For me, the last 90 days of high school materialized as one long string of events: winter ball, my basketball senior night, college decisions, spring break, senior prom, yearbook signings and graduation all came and went in a blur of activity. I felt like all of the million things in which I had been involved during high school—from sports to AP classes to volunteer work—were over in an instant. My mom took countless pictures during this time—pictures of me with my prom date, of my admittance envelope from Davidson, of me in my cap and gown during graduation, and so on—and I’m glad she did because I can barely remember the details. Before I knew it, only days remained before my cross-country adventure. I didn’t mind; I was ready to leave home and enter a new “college” world.

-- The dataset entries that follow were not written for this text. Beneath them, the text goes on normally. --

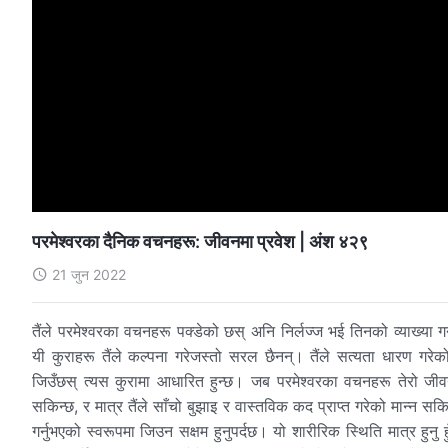
परमेश्‍वरका दैनिक वचनहरू: जीवनमा प्रवेश | अंश ४२९
21 जुन 2022
तैंले परमेश्‍वरका वचनहरू पक्डेको छस् अनि निर्लज्ज भई तिनको व्याख्या गर्
यी कुराहरू तैंले कल्पना गरेजस्तो सरल छैनन्। तैंले सत्यता धारण गरेको छ
जिउँछस् त्यस कुरामा आधारित हुन्छ। जब परमेश्‍वरका वचनहरू तेरो जीवन
सकिन्छ, र मात्र तैंले साँचो बुझाइ र वास्तविक कद प्राप्त गरेको मान्न सकिन्
गर्नुभएको स्वरूपमा जिउन सक्षम हुनुपर्दछ। यो शारीरिक स्थिति मात्र हुनु हु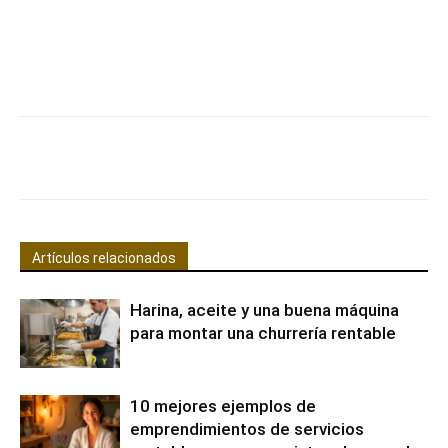
Facebook
X
Pinterest
WhatsApp
Artículos relacionados
Harina, aceite y una buena máquina
para montar una churrería rentable
10 mejores ejemplos de
emprendimientos de servicios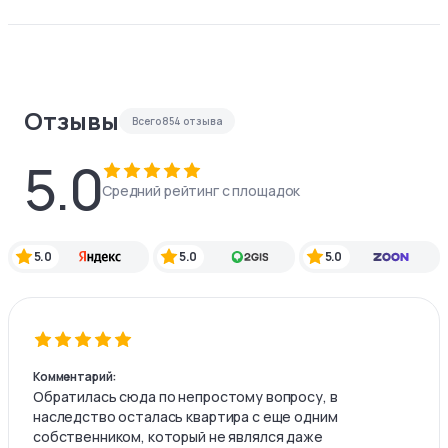
Отзывы
Всего
854
отзыва
5.0
Средний рейтинг с площадок
5.0
5.0
5.0
Комментарий:
Обратилась сюда по непростому вопросу, в
наследство осталась квартира с еще одним
собственником, который не являлся даже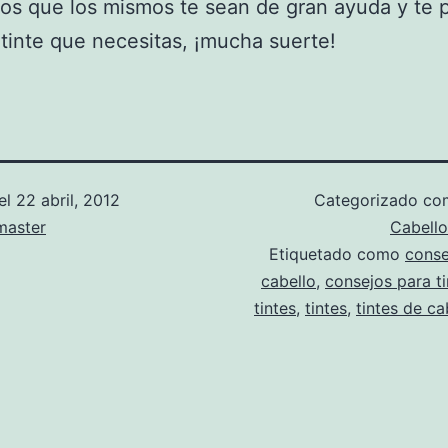
s que los mismos te sean de gran ayuda y te 
l tinte que necesitas, ¡mucha suerte!
el
22 abril, 2012
Categorizado c
aster
Cabello
Etiquetado como
conse
cabello
,
consejos para ti
tintes
,
tintes
,
tintes de ca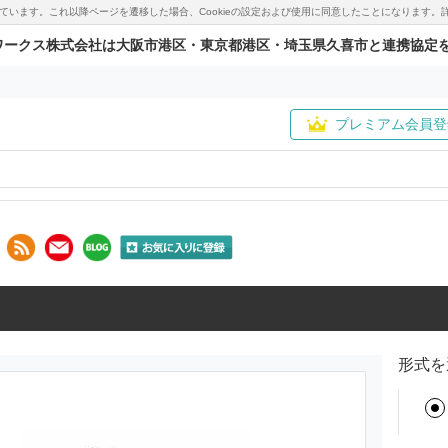
用しています。これ以降ページを遷移した場合、Cookieの設定および使用に同意したことになりま
ワークス株式会社は大阪市港区・東京都港区・埼玉県久喜市と連携協定
プレミアム会員登
形式を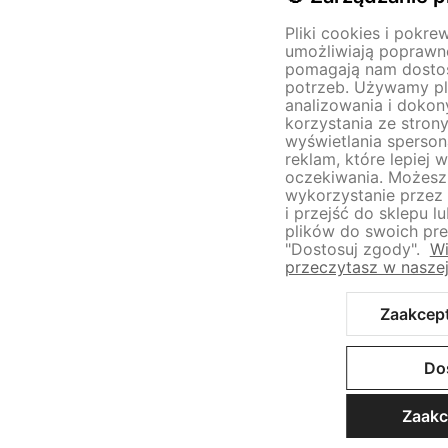
Pliki cookies i pokre
umożliwiają poprawne
pomagają nam dosto
potrzeb. Używamy pl
analizowania i doko
korzystania ze strony
wyświetlania sperson
reklam, które lepiej 
oczekiwania. Możes
wykorzystanie przez 
i przejść do sklepu 
plików do swoich pref
"Dostosuj zgody".
Wi
przeczytasz w naszej
Zaakcept
Do
Zaakc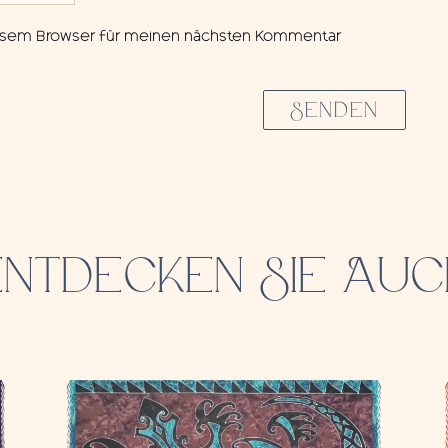
diesem Browser für meinen nächsten Kommentar
SENDEN
ENTDECKEN SIE AUC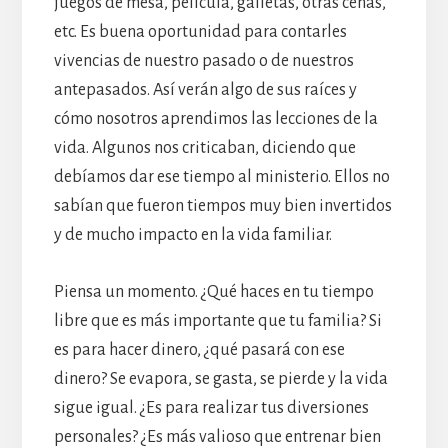
juegos de mesa, película, galletas, otras cenas,
etc. Es buena oportunidad para contarles
vivencias de nuestro pasado o de nuestros
antepasados. Así verán algo de sus raíces y
cómo nosotros aprendimos las lecciones de la
vida. Algunos nos criticaban, diciendo que
debíamos dar ese tiempo al ministerio. Ellos no
sabían que fueron tiempos muy bien invertidos
y de mucho impacto en la vida familiar.
Piensa un momento. ¿Qué haces en tu tiempo
libre que es más importante que tu familia? Si
es para hacer dinero, ¿qué pasará con ese
dinero? Se evapora, se gasta, se pierde y la vida
sigue igual. ¿Es para realizar tus diversiones
personales? ¿Es más valioso que entrenar bien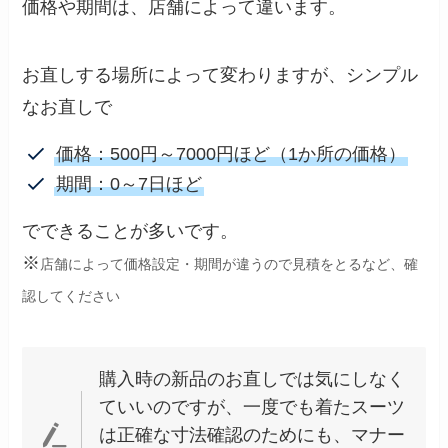
価格や期間は、店舗によって違います。
お直しする場所によって変わりますが、シンプル
なお直しで
価格：500円～7000円ほど（1か所の価格）
期間：0～7日ほど
でできることが多いです。
※
店舗によって価格設定・期間が違うので見積をとるなど、確
認してください
購入時の新品のお直しでは気にしなく
ていいのですが、一度でも着たスーツ
は正確な寸法確認のためにも、マナー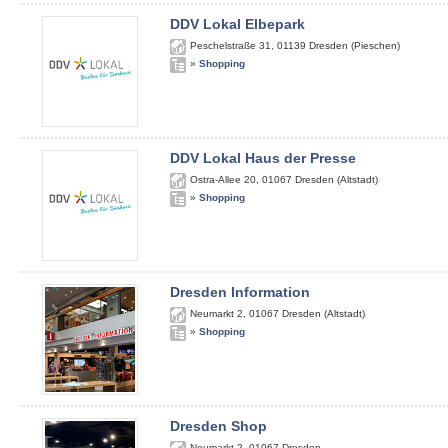
DDV Lokal Elbepark
Peschelstraße 31
,
01139
Dresden (Pieschen)
»
Shopping
DDV Lokal Haus der Presse
Ostra-Allee 20
,
01067
Dresden (Altstadt)
»
Shopping
Dresden Information
Neumarkt 2
,
01067
Dresden (Altstadt)
»
Shopping
Dresden Shop
Neumarkt 2
,
01067
Dresden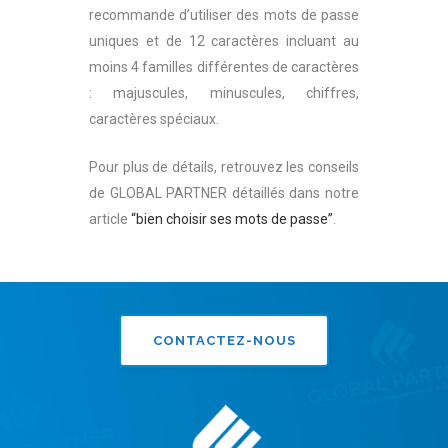
recommande d’utiliser des mots de passe
uniques et de 12 caractères incluant au
moins 4 familles différentes de caractères
: majuscules, minuscules, chiffres,
caractères spéciaux.
Pour plus de détails, retrouvez les conseils
de GLOBAL PARTNER détaillés dans notre
article
“bien choisir ses mots de passe”
.
CONTACTEZ-NOUS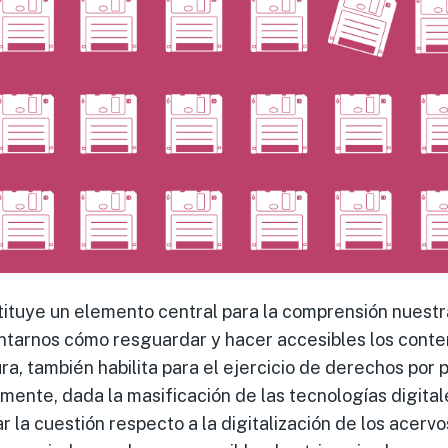
tituye un elemento central para la comprensión nuestr
untarnos cómo resguardar y hacer accesibles los cont
ra, también habilita para el ejercicio de derechos por 
mente, dada la masificación de las tecnologías digita
 la cuestión respecto a la digitalización de los acervo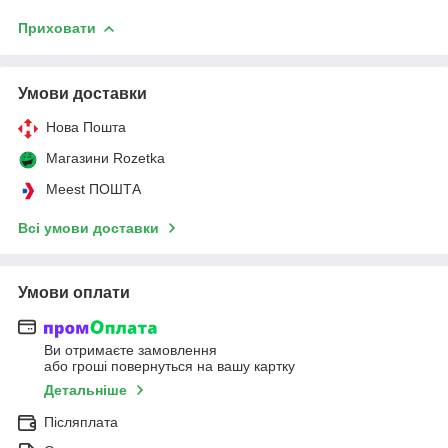
Приховати
Умови доставки
Нова Пошта
Магазини Rozetka
Meest ПОШТА
Всі умови доставки
Умови оплати
Ви отримаєте замовлення
або гроші повернуться на вашу картку
Детальніше
Післяплата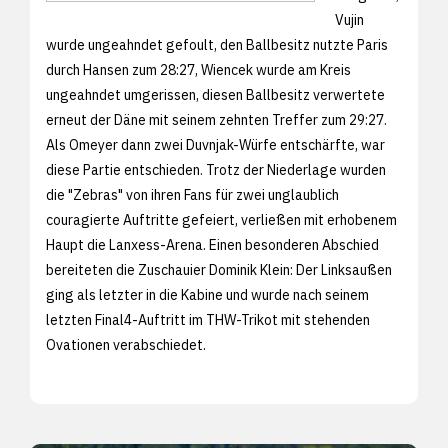
Vujin
wurde ungeahndet gefoult, den Ballbesitz nutzte Paris
durch Hansen zum 28:27, Wiencek wurde am Kreis
ungeahndet umgerissen, diesen Ballbesitz verwertete
erneut der Däne mit seinem zehnten Treffer zum 29:27.
Als Omeyer dann zwei Duvnjak-Würfe entschärfte, war
diese Partie entschieden. Trotz der Niederlage wurden
die "Zebras" von ihren Fans für zwei unglaublich
couragierte Auftritte gefeiert, verließen mit erhobenem
Haupt die Lanxess-Arena. Einen besonderen Abschied
bereiteten die Zuschauier Dominik Klein: Der Linksaußen
ging als letzter in die Kabine und wurde nach seinem
letzten Final4-Auftritt im THW-Trikot mit stehenden
Ovationen verabschiedet.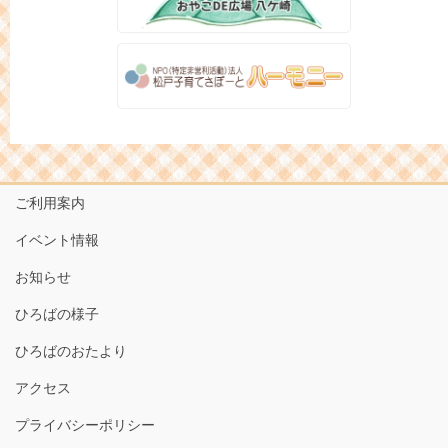
ご利用案内
イベント情報
お知らせ
ひろばの様子
ひろばのおたより
アクセス
プライバシーポリシー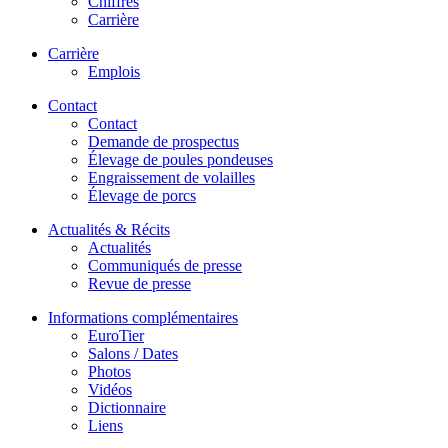
Chiffres
Carrière
Carrière
Emplois
Contact
Contact
Demande de prospectus
Élevage de poules pondeuses
Engraissement de volailles
Élevage de porcs
Actualités & Récits
Actualités
Communiqués de presse
Revue de presse
Informations complémentaires
EuroTier
Salons / Dates
Photos
Vidéos
Dictionnaire
Liens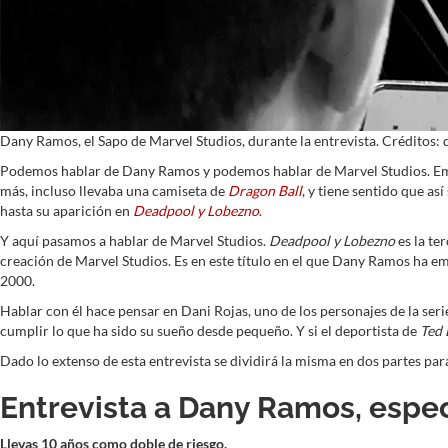
Dany Ramos, el Sapo de Marvel Studios, durante la entrevista. Créditos
Podemos hablar de Dany Ramos y podemos hablar de Marvel Studios. Emp
más, incluso llevaba una camiseta de
Dragon Ball
, y tiene sentido que as
hasta su aparición en
Deadpool y Lobezno
.
Y aquí pasamos a hablar de Marvel Studios.
Deadpool y Lobezno
es la te
creación de Marvel Studios. Es en este título en el que Dany Ramos ha e
2000.
Hablar con él hace pensar en Dani Rojas, uno de los personajes de la ser
cumplir lo que ha sido su sueño desde pequeño. Y si el deportista de
Ted 
Dado lo extenso de esta entrevista se dividirá la misma en dos partes para 
Entrevista a Dany Ramos, especi
Llevas 10 años como doble de riesgo.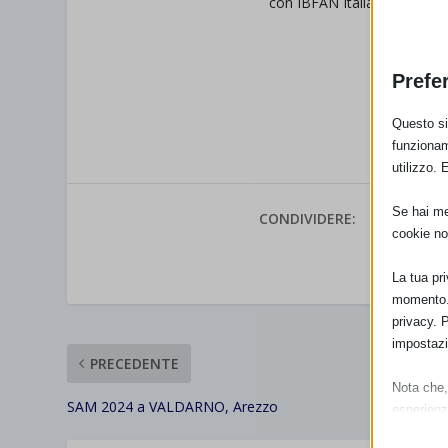
con IBFAN Italia
LA SAM 2024 con UNICEF
Prefe
Questo sit
funzionam
utilizzo. 
Se hai men
CONDIVIDERE:
cookie no
VALUTAR
La tua pr
momento. 
privacy. 
impostazi
PRECEDENTE
Nota che, 
SAM 2024 a VALDARNO, Arezzo
esperienz
Essen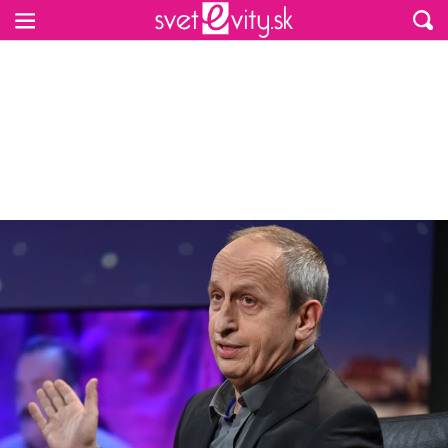
Preskočiť na hlavný obsah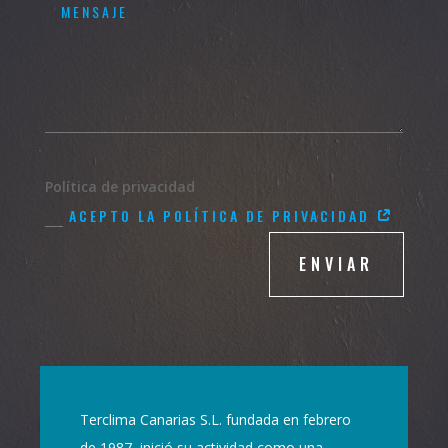
Política de privacidad
ACEPTO LA POLÍTICA DE PRIVACIDAD
ENVIAR
Terclima Canarias S.L. fundada en febrero
de 1987, inició su actividad como una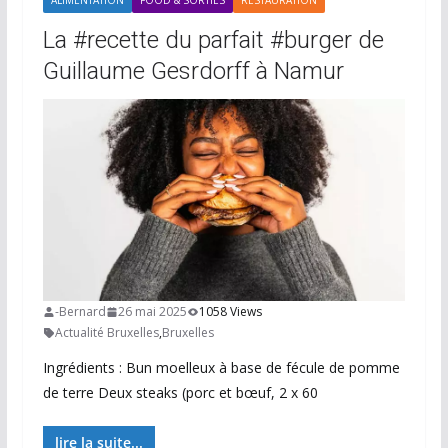
ALIMENTATION
FOOD & SORTIES
RESTAURATION
La #recette du parfait #burger de
Guillaume Gesrdorff à Namur
-Bernard
26 mai 2025
1058 Views
Actualité Bruxelles
,
Bruxelles
Ingrédients : Bun moelleux à base de fécule de pomme
de terre Deux steaks (porc et bœuf, 2 x 60
lire la suite...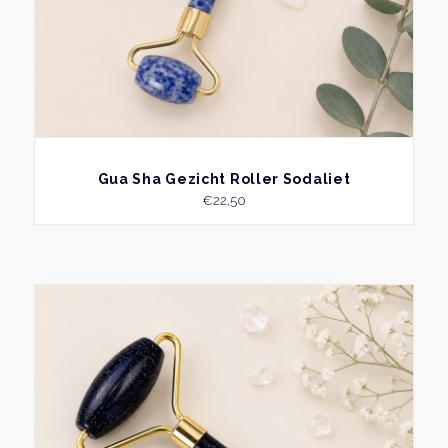
BEKIJK
Gua Sha Gezicht Roller Sodaliet
€
22,50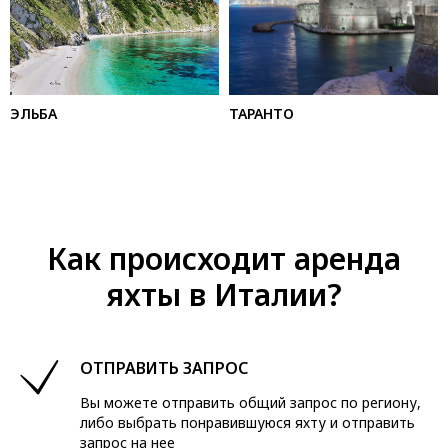
ЭЛЬБА
ТАРАНТО
Как происходит аренда
яхты в Италии?
ОТПРАВИТЬ ЗАПРОС
Вы можете отправить общий запрос по региону,
либо выбрать понравившуюся яхту и отправить
запрос на нее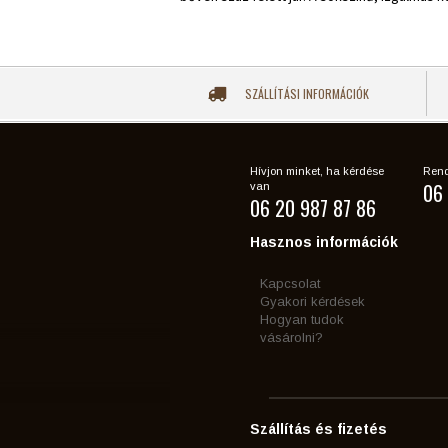
SZÁLLÍTÁSI INFORMÁCIÓK
Hívjon minket, ha kérdése
Rend
06 
van
06 20 987 87 86
Hasznos információk
Kapcsolat
Gyakori kérdések
Hogyan tudok
vásárolni?
Szállítás és fizetés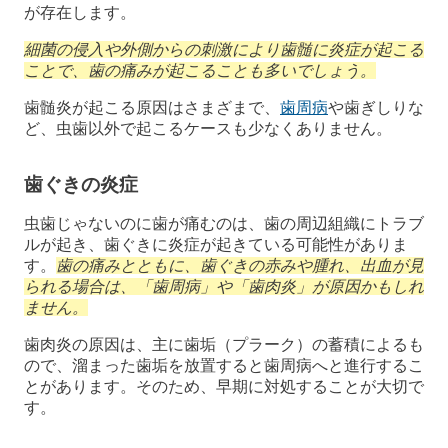
が存在します。
細菌の侵入や外側からの刺激により歯髄に炎症が起こる
ことで、歯の痛みが起こることも多いでしょう。
歯髄炎が起こる原因はさまざまで、
歯周病
や歯ぎしりな
ど、虫歯以外で起こるケースも少なくありません。
歯ぐきの炎症
虫歯じゃないのに歯が痛むのは、歯の周辺組織にトラブ
ルが起き、歯ぐきに炎症が起きている可能性がありま
す。
歯の痛みとともに、歯ぐきの赤みや腫れ、出血が見
られる場合は、「歯周病」や「歯肉炎」が原因かもしれ
ません。
歯肉炎の原因は、主に歯垢（プラーク）の蓄積によるも
ので、溜まった歯垢を放置すると歯周病へと進行するこ
とがあります。そのため、早期に対処することが大切で
す。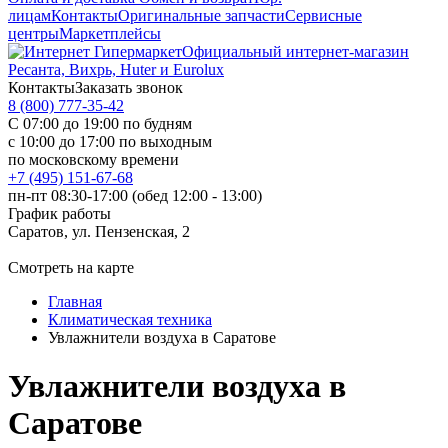
лицам
Контакты
Оригинальные запчасти
Сервисные
центры
Маркетплейсы
Официальный интернет-магазин
Ресанта, Вихрь, Huter и Eurolux
Контакты
Заказать звонок
8 (800) 777-35-42
С 07:00 до 19:00 по будням
с 10:00 до 17:00 по выходным
по московскому времени
+7 (495) 151-67-68
пн-пт 08:30-17:00 (обед 12:00 - 13:00)
График работы
Саратов, ул. Пензенская, 2
Смотреть на карте
Главная
Климатическая техника
Увлажнители воздуха в Саратове
Увлажнители воздуха в
Саратове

Still, though I was ready for the next chapter in life, I was not prepared for the moment I would turn the page, so to speak. I remember that moment vividly: I stood at the door of my dorm room with my parents. I hugged both of them and told them that I would call home every week. We stood there awkwardly, and I realized that my parents didn’t want to say goodbye. To fill the silence, they began bombarding me with questions about food and laundry, as well as unsolicited last-minute pieces of advice.
Eventually, I decided I’d had enough. I said something smooth, like: “You can leave now.”
My dad blushed, but my mother took it in stride.
“He wants us to go. We should just go,” my mother said matter-of-factly to my dad. “Bye!” she sang brightly.
I said bye in return. She turned quickly, walking away. Dad followed. I went back in my room and sat by my new bed.
Then, as I let out a sigh of relief, happy to be free at last, I heard my mother begin to cry.
We know that in academia, nobody gets anywhere alone. Isaac Newton proclaimed, “If I have seen further [than most], it is by standing on the shoulders of giants.” I have a friend who goes so far as to assert that there are no more original thoughts (he staunchly believes that all our thoughts have already been thought by others).
In life, as in learning, we stand on the shoulders of giants. My door to higher learning and intellectual exploration was held open by those who went before me—the very people on whom I was so eager to close my dorm room door before getting on with my new life. The people who enabled my journey, who loved me enough to feed me, clothe me, deal with my moodiness and demand excellence of me to ensure that I would not enter the “real world” without a college education.
Dear incoming freshman: these next few months will be immeasurably eventful, exciting and impactful for you. Remember that this time is important for your parents as well. They will feel like they are losing a part of themselves.
I read a statistic that suggests by the end of high school we have already spent more than 90 percent of our total, lifetime in-person time with our parents. As you approach that 90 percent, I encourage you to take pictures with them, celebrate with them, laugh with them and cry with them. And maybe let them linger at your dorm room door just a bit longer.